RECORDS FOR THIS EXERCISE:
-- Opening Marker --

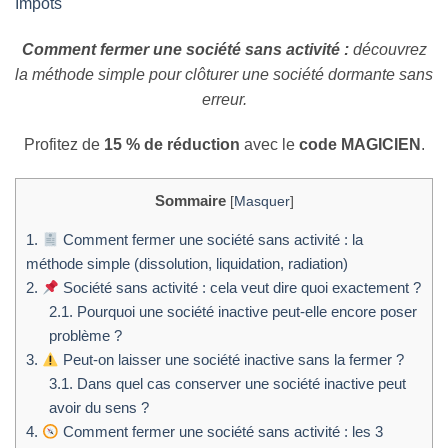
Impôts
Comment fermer une société sans activité :
découvrez
la méthode simple pour clôturer une société dormante sans
erreur.
Profitez de
15 % de réduction
avec le
code MAGICIEN
.
Sommaire
[
Masquer
]
1.
Comment fermer une société sans activité : la
méthode simple (dissolution, liquidation, radiation)
2.
Société sans activité : cela veut dire quoi exactement ?
2.1.
Pourquoi une société inactive peut-elle encore poser
problème ?
3.
Peut-on laisser une société inactive sans la fermer ?
3.1.
Dans quel cas conserver une société inactive peut
avoir du sens ?
4.
Comment fermer une société sans activité : les 3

-- Closing Marker --

TO DO: Reproduce each line of the entries in which the word "Comment" is found.

ANSWER BOX:
Comment fermer une société sans activité :
Comment fermer une société sans activité : la
Comment fermer une société sans activité : les 3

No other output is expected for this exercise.